In Los Angeles, people often drag a suitcase or carry a bag. It is a transient place. Everybody comes from somewhere else. It’s a non-place where everyone just seems to pass. Some people come looking for a dream, others escape from too many nightmares. All that luggage appears to indicate that everyone is ready to make a break for this promised land – metaphorically, literally – should the need arise.
Along the Walk of Fame, I found myself walking near Spiderman, Superman, Marylin. “I’m a copycat,” Superman told me. I’m just the copy of somebody else, I’m an imitation. I don’t really exist.
I was thinking of the name of the city one morning as I was sitting by the Tar Pits (link).

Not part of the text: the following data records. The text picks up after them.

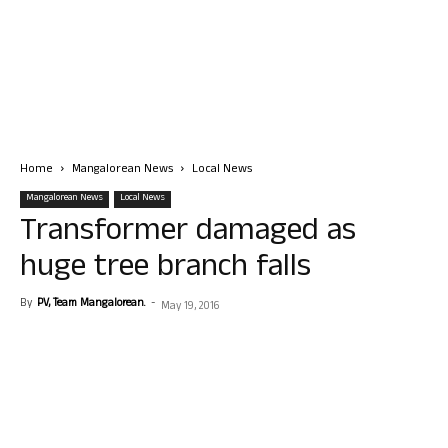
Home
Mangalorean News
Local News
Mangalorean News
Local News
Transformer damaged as
huge tree branch falls
By
PV, Team Mangalorean.
-
May 19, 2016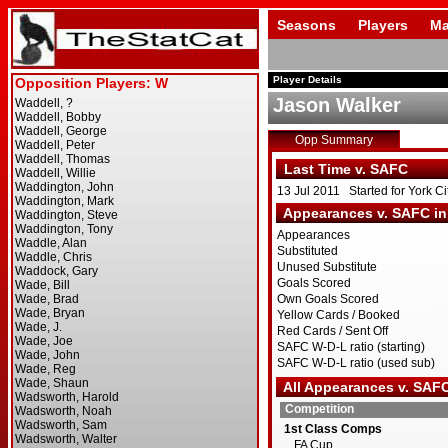
Seasons
Players
Ma
Player Details
Jason Walker
Opp Summary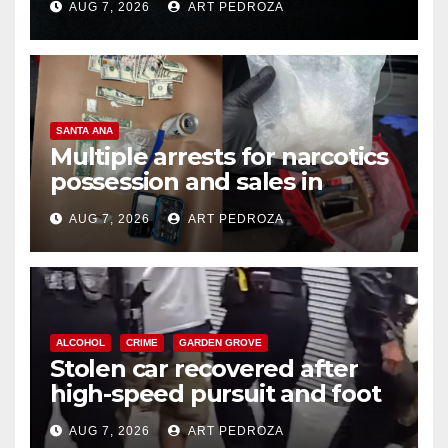
AUG 7, 2026
ART PEDROZA
SANTA ANA
Multiple arrests for narcotics
possession and sales in
coastal OC
AUG 7, 2026
ART PEDROZA
ALCOHOL
CRIME
GARDEN GROVE
Stolen car recovered after
high-speed pursuit and foot
chase in west OC
AUG 7, 2026
ART PEDROZA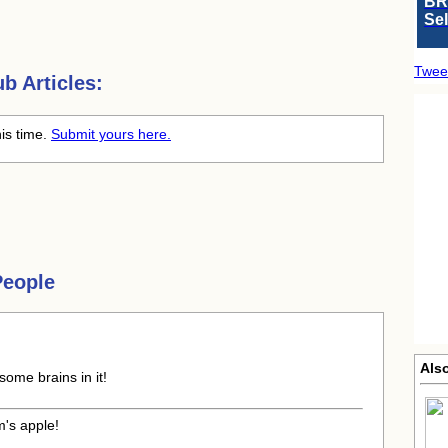
BR
Se
Twee
b Articles:
his time.
Submit yours here.
People
Also
some brains in it!
m's apple!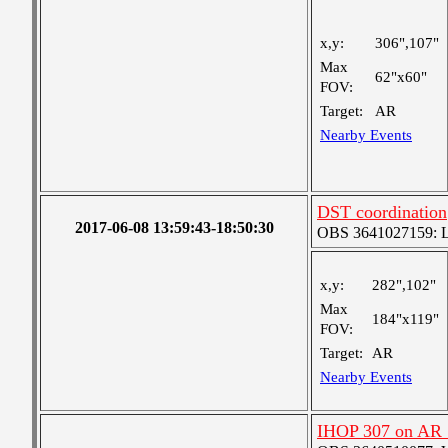
x,y:
306",107"
Max
62"x60"
FOV:
Target:
AR
Nearby Events
DST coordination
2017-06-08 13:59:43-18:50:30
OBS 3641027159: Lar
x,y:
282",102"
Max
184"x119"
FOV:
Target:
AR
Nearby Events
IHOP 307 on AR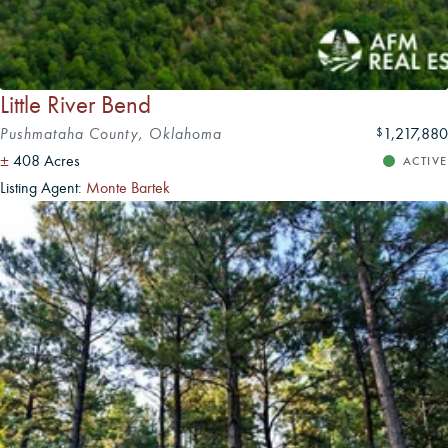
Little River Bend
Pushmataha County, Oklahoma
1,217,880
$
±
408 Acres
ACTIVE
Listing Agent:
Monte Bartek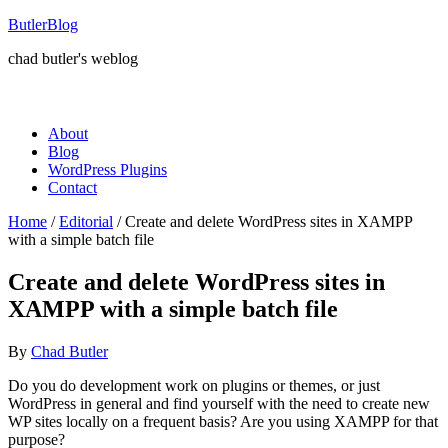
ButlerBlog
chad butler's weblog
About
Blog
WordPress Plugins
Contact
Home
/
Editorial
/
Create and delete WordPress sites in XAMPP
with a simple batch file
Create and delete WordPress sites in
XAMPP with a simple batch file
By
Chad Butler
Do you do development work on plugins or themes, or just
WordPress in general and find yourself with the need to create new
WP sites locally on a frequent basis? Are you using XAMPP for that
purpose?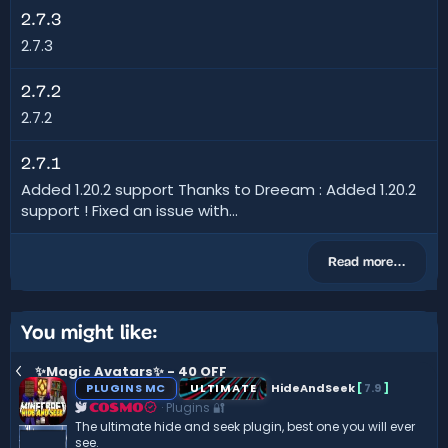
2.7.3
2.7.3
2.7.2
2.7.2
2.7.1
Added 1.20.2 support Thanks to Dreeam : Added 1.20.2
support ! Fixed an issue with...
Read more…
You might like:
✨Magic Avatars✨ - 40 OFF
PLUGINS MC
ULTIMATE
HideAndSeek
[
7.9
]
Plugins 🔐
COSMO
The ultimate hide and seek plugin, best one you will ever
see.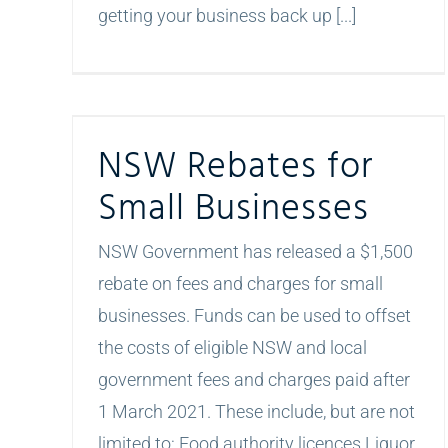
getting your business back up [...]
NSW Rebates for Small Businesses
NSW Rebates for
Small Businesses
NSW Government has released a $1,500
rebate on fees and charges for small
businesses. Funds can be used to offset
the costs of eligible NSW and local
government fees and charges paid after
1 March 2021. These include, but are not
limited to: Food authority licences Liquor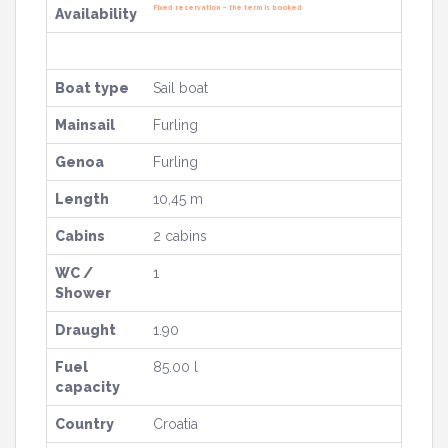
Fixed reservation – the term is booked
Availability
Boat type
Sail boat
Mainsail
Furling
Genoa
Furling
Length
10,45 m
Cabins
2 cabins
WC /
1
Shower
Draught
1.90
Fuel
85.00 l
capacity
Country
Croatia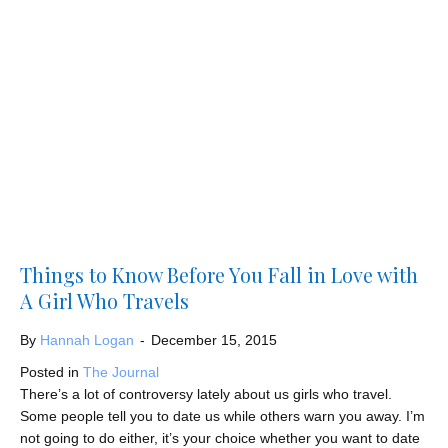
Things to Know Before You Fall in Love with
A Girl Who Travels
By
Hannah Logan
-
December 15, 2015
Posted in
The Journal
There’s a lot of controversy lately about us girls who travel.
Some people tell you to date us while others warn you away. I’m
not going to do either, it’s your choice whether you want to date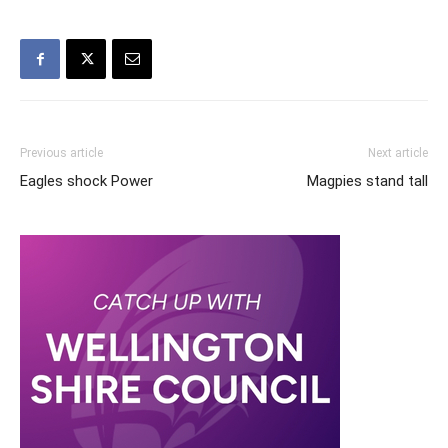
Previous article
Next article
Eagles shock Power
Magpies stand tall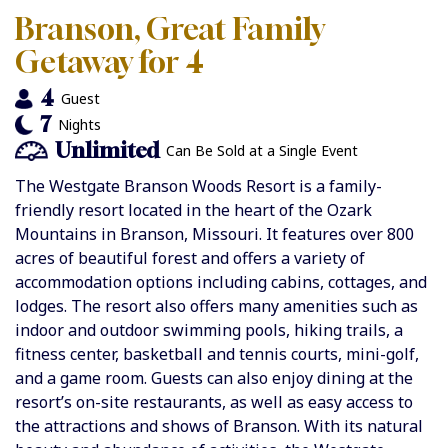
Branson, Great Family
Getaway for 4
4
Guest
7
Nights
Unlimited
Can Be Sold at a Single Event
The Westgate Branson Woods Resort is a family-
friendly resort located in the heart of the Ozark
Mountains in Branson, Missouri. It features over 800
acres of beautiful forest and offers a variety of
accommodation options including cabins, cottages, and
lodges. The resort also offers many amenities such as
indoor and outdoor swimming pools, hiking trails, a
fitness center, basketball and tennis courts, mini-golf,
and a game room. Guests can also enjoy dining at the
resort’s on-site restaurants, as well as easy access to
the attractions and shows of Branson. With its natural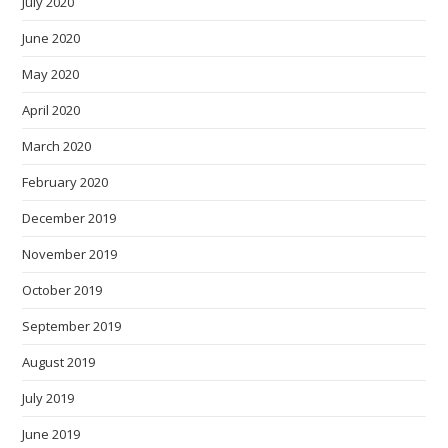
July 2020
June 2020
May 2020
April 2020
March 2020
February 2020
December 2019
November 2019
October 2019
September 2019
August 2019
July 2019
June 2019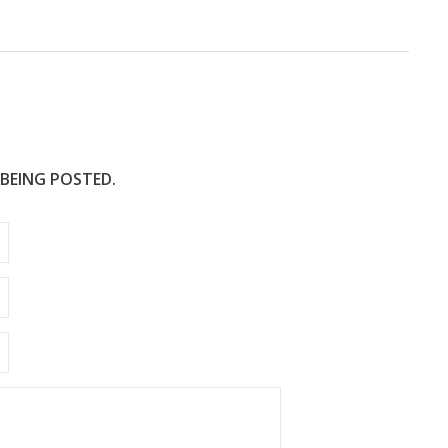
e
 BEING POSTED.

Sitting in that part of the city is already in itself impossible: the Tar Pits are ponds where water is not the liquid bubbling in front of you. It is asphalt that, for hundreds of thousands of years, goes through the earth and comes to gush on the surface. Anyway, I was saying – I thought of the name of this centre-less metropolis and I thought it sounded a bit like Lost Angels.
Los Angeles sky is loaded with helicopters and palm trees, and neon lights along the Sunset Bouvelard.
From the Griffith observatory I saw one of the most colourful sunsets of my whole life. We laughed, me and the French guy I met while I was walking up there. “You know it’s the smog that creates these schizophrenic colours, don’t you” I told him. “Yeah, but every now and then it’s better to forget that often behind every wonderful picture there is a terrible story,” he replied.